The sight of music
Three-tiered Studio M stresses sound's video component
By Joe Schlosser -- Broadcasting & Cable, 2/25/2001 7:00:00 PM
Michael Lloyd and Max Keller wanted to bring music videos back to television-and not just to cable television. Lloyd, a veteran music producer, and Keller, an entertainment attorney, felt the MTVs and VH1s of the world were getting away from their roots. Too much talk and fluff, they said.
So Keller and Lloyd acquired the rights to the 25,000 music-video library, owned by New Jersey-based Power Play Music Video Corp., and launched a network of sorts, called Studio M.
But Studio M isn't your basic music-video cable network. It's a three-tiered setup that includes a four-hour-a-day satellite feed carried by more than 150 local TV stations, a pair of first-run syndicated shows and a digital cable network that Keller and Lloyd hope to launch within the next two years. "Our future is the 24-by-7 digital channel, not terrestrial broadcast," says Keller, the chairman of the company, who was also behind the syndication efforts of action series Acapulco H.E.A.T. and Tarzan.

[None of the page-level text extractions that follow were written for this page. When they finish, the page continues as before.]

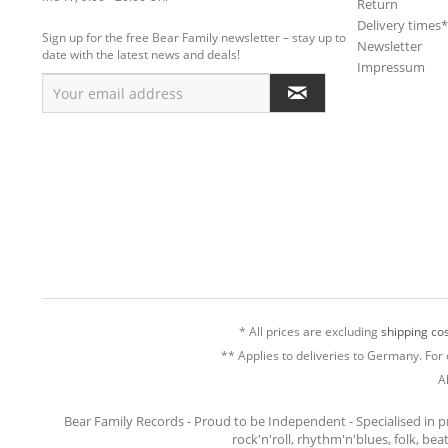
Return
Delivery times
Sign up for the free Bear Family newsletter – stay up to
Newsletter
date with the latest news and deals!
Impressum
* All prices are excluding
shipping cos
** Applies to deliveries to Germany. For 
A
Bear Family Records - Proud to be Independent - Specialised in 
rock'n'roll, rhythm'n'blues, folk, be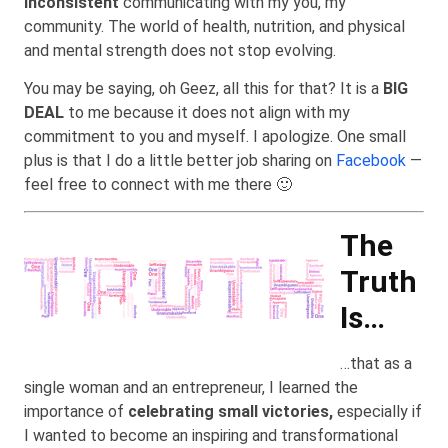
inconsistent
communicating with my you, my
community. The world of health, nutrition, and physical
and mental strength does not stop evolving.
You may be saying, oh Geez, all this for that? It is a
BIG
DEAL
to me because it does not align with my
commitment to you and myself. I apologize. One small
plus is that I do a little better job sharing on
Facebook
—
feel free to connect with me there 🙂
The
Truth
Is…
…that as a
single woman and an entrepreneur, I learned the
importance of
celebrating small victories,
especially if
I wanted to become an inspiring and transformational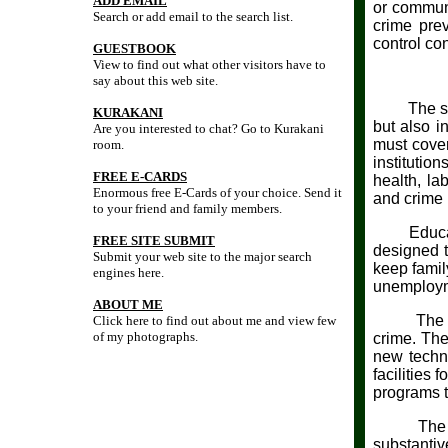
ADD EMAIL
or communi
Search or add email to the search list.
crime prev
control con
GUESTBOOK
View to find out what other visitors have to
say about this web site.
The signif
KURAKANI
but also i
Are you interested to chat? Go to Kurakani
must cover
room.
institutio
FREE E-CARDS
health, la
Enormous free E-Cards of your choice. Send it
and crime 
to your friend and family members.
Education,
FREE SITE SUBMIT
designed t
Submit your web site to the major search
keep famil
engines here.
unemployme
ABOUT ME
The more 
Click here to find out about me and view few
of my photographs.
crime. The
new techni
facilities
programs to
The commo
substantiv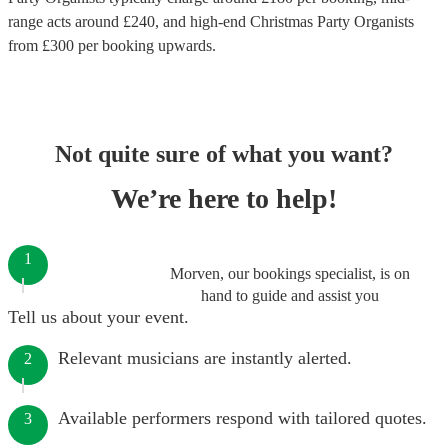
range acts around £
240
, and high-end
Christmas Party Organists
from £
300
per booking
upwards.
Not quite sure of what you want?
We’re here to help!
1
Morven, our bookings specialist, is on
hand to guide and assist you
Tell us about your event.
Relevant musicians are instantly alerted.
2
Available performers respond with tailored quotes.
3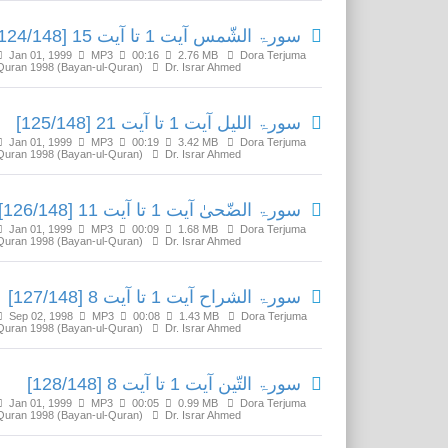
سورۃ الشّمس آیت 1 تا آیت 15 [124/148]
Jan 01, 1999
MP3
00:16
2.76 MB
Dora Terjuma
Quran 1998 (Bayan-ul-Quran)
Dr. Israr Ahmed
سورۃ اللیل آیت 1 تا آیت 21 [125/148]
Jan 01, 1999
MP3
00:19
3.42 MB
Dora Terjuma
Quran 1998 (Bayan-ul-Quran)
Dr. Israr Ahmed
سورۃ الضّحیٰ آیت 1 تا آیت 11 [126/148]
Jan 01, 1999
MP3
00:09
1.68 MB
Dora Terjuma
Quran 1998 (Bayan-ul-Quran)
Dr. Israr Ahmed
سورۃ الشراح آیت 1 تا آیت 8 [127/148]
Sep 02, 1998
MP3
00:08
1.43 MB
Dora Terjuma
Quran 1998 (Bayan-ul-Quran)
Dr. Israr Ahmed
سورۃ التّین آیت 1 تا آیت 8 [128/148]
Jan 01, 1999
MP3
00:05
0.99 MB
Dora Terjuma
Quran 1998 (Bayan-ul-Quran)
Dr. Israr Ahmed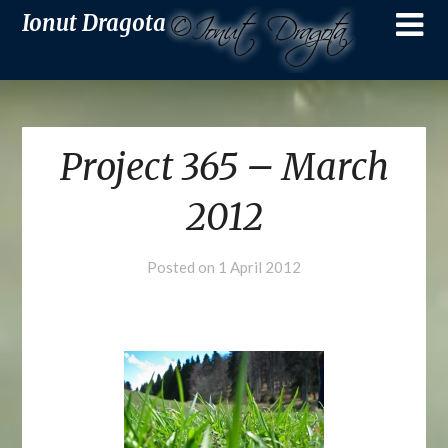
Ionut Dragota
Project 365 – March
2012
Posted on
1 April 2012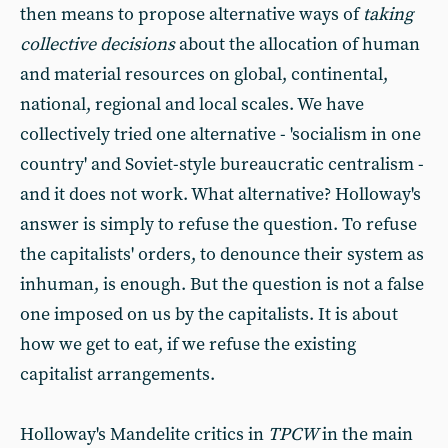
then means to propose alternative ways of
taking
collective decisions
about the allocation of human
and material resources on global, continental,
national, regional and local scales. We have
collectively tried one alternative - 'socialism in one
country' and Soviet-style bureaucratic centralism -
and it does not work. What alternative? Holloway's
answer is simply to refuse the question. To refuse
the capitalists' orders, to denounce their system as
inhuman, is enough. But the question is not a false
one imposed on us by the capitalists. It is about
how we get to eat, if we refuse the existing
capitalist arrangements.
Holloway's Mandelite critics in
TPCW
in the main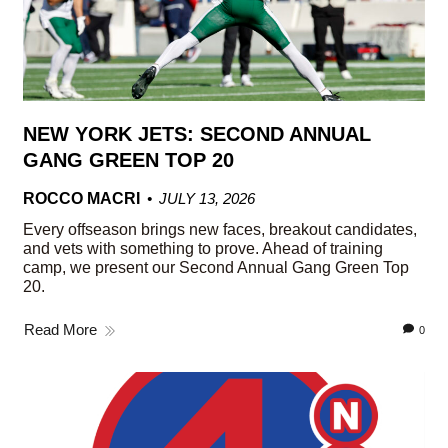
NEW YORK JETS: SECOND ANNUAL
GANG GREEN TOP 20
ROCCO MACRI
JULY 13, 2026
Every offseason brings new faces, breakout candidates,
and vets with something to prove. Ahead of training
camp, we present our Second Annual Gang Green Top
20.
Read More
0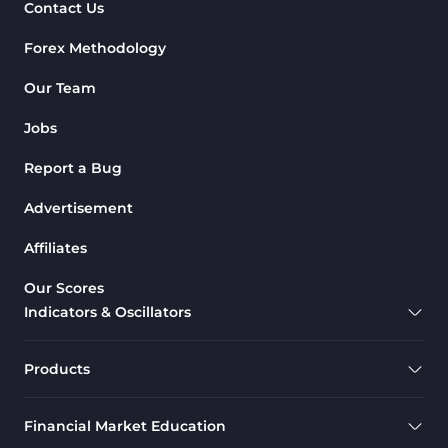
Contact Us
Forex Methodology
Our Team
Jobs
Report a Bug
Advertisement
Affiliates
Our Scores
Indicators & Oscillators
Products
Financial Market Education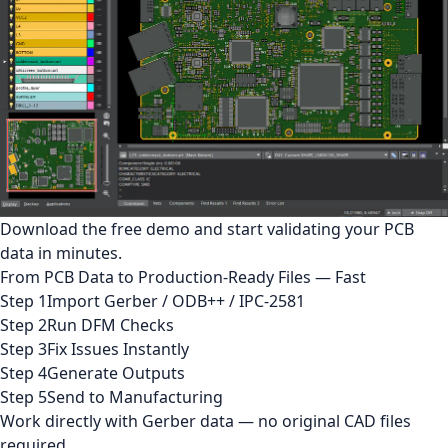
Download the free demo and start validating your PCB
data in minutes.
From PCB Data to Production-Ready Files — Fast
Step 1
Import Gerber / ODB++ / IPC-2581
Step 2
Run DFM Checks
Step 3
Fix Issues Instantly
Step 4
Generate Outputs
Step 5
Send to Manufacturing
Work directly with Gerber data — no original CAD files
required.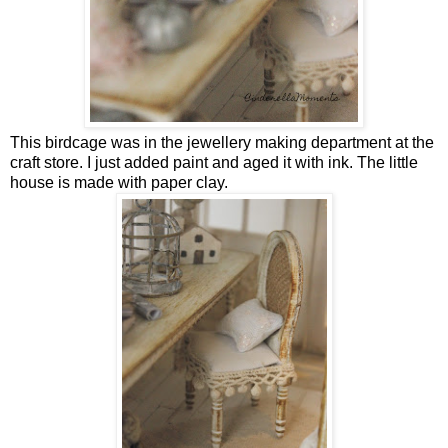
This birdcage was in the jewellery making department at the
craft store. I just added paint and aged it with ink. The little
house is made with paper clay.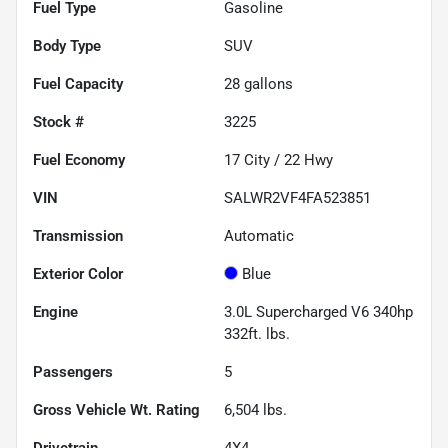
Fuel Type
Gasoline
Body Type
SUV
Fuel Capacity
28
gallons
Stock #
3225
Fuel Economy
17
City /
22
Hwy
VIN
SALWR2VF4FA523851
Transmission
Automatic
Exterior Color
Blue
Engine
3.0L Supercharged V6 340hp
332ft. lbs.
Passengers
5
Gross Vehicle Wt. Rating
6,504
lbs.
Drivetrain
4X4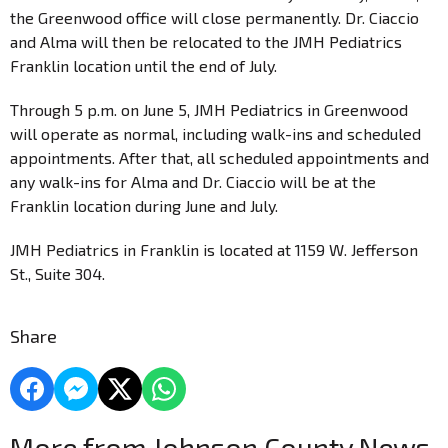
the Greenwood office will close permanently. Dr. Ciaccio
and Alma will then be relocated to the JMH Pediatrics
Franklin location until the end of July.
Through 5 p.m. on June 5, JMH Pediatrics in Greenwood
will operate as normal, including walk-ins and scheduled
appointments. After that, all scheduled appointments and
any walk-ins for Alma and Dr. Ciaccio will be at the
Franklin location during June and July.
JMH Pediatrics in Franklin is located at 1159 W. Jefferson
St., Suite 304.
Share
More from Johnson County News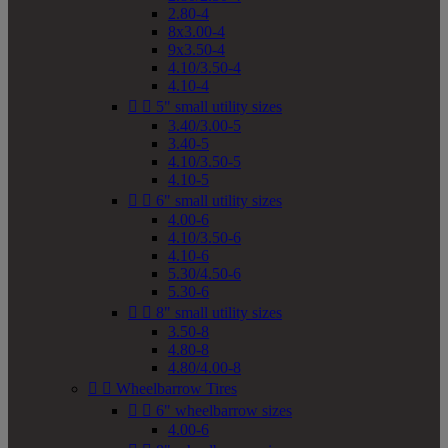
2.80-4
8x3.00-4
9x3.50-4
4.10/3.50-4
4.10-4


5" small utility sizes
3.40/3.00-5
3.40-5
4.10/3.50-5
4.10-5


6" small utility sizes
4.00-6
4.10/3.50-6
4.10-6
5.30/4.50-6
5.30-6


8" small utility sizes
3.50-8
4.80-8
4.80/4.00-8


Wheelbarrow Tires


6" wheelbarrow sizes
4.00-6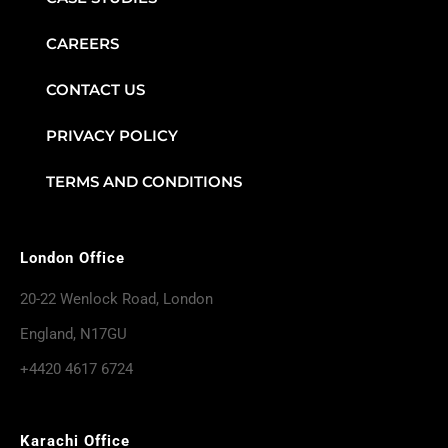
CAREERS
CONTACT US
PRIVACY POLICY
TERMS AND CONDITIONS
London Office
20-22 Wenlock Road, London
England, N17GU
+4420 4617 6724
Karachi Office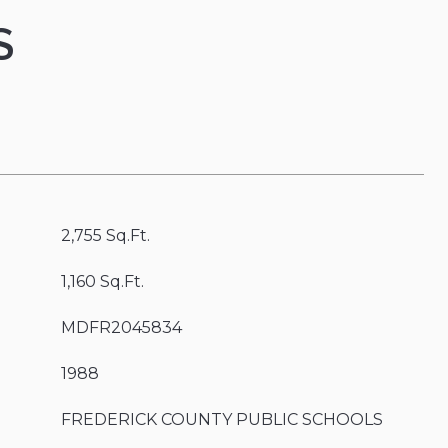
S
2,755 Sq.Ft.
1,160 Sq.Ft.
MDFR2045834
1988
FREDERICK COUNTY PUBLIC SCHOOLS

"We're just hoping to get on the charts right now," says Studio M's president Lloyd, who has produced albums for Dionne Warwick and Lou Rawls, among others. "We are hoping to entertain in a creative way and have personalities to identify with. We're going to present things they haven't been seeing recently-the video component to music. You don't see a lot of that on VH1 or MTV.
"Studio M has the backing of French media company Thomson Multimedia and Internet service provider PSINet and is currently in carriage talks with Adelphia, DirecTV, Comcast and other cable and satellite providers. The company, based in Sherman Oaks, Calif., launched its four-hour daily feed on Dec. 11, mainly on low-powered stations cobbled together through carriage on various cable systems. The feed consists of separate formats, including country, hits and urban, each with VJs. Stations are not forced to carry the whole four-hour package in one continuous play, and many don't, says Keller.
"It gives a lot of these low-powered stations high-quality programming that most of them wouldn't be able to get," says Keller.
Studio M executives went to NATPE for the first time last month and came away from the convention with an adjusted business plan. Two series planned for both the daily broadcast feed and the eventual digital channel were suddenly set for separate syndication offerings.
Studio M executives say Pillow Talk, a daily strip show featuring a scantily clad hostess chatting with musicians from her bed, and Wrestle Rock, a hybrid weekly rock and wrestling show (featuring grapplers from little known American International Wrestling organization) are cleared in over 50% of the country for their September launches. Stations signed for both series include KNWS-TV Houston, WGTW-TV Philadelphia, WBQC-TV Cincinnati, KCNG-TV Las Vegas and WHTW-TV Hartford. Neither series is set for any of the top three markets (New York, Los Angeles and Chicago), but Studio M executives say they have offers in L.A. and Chicago.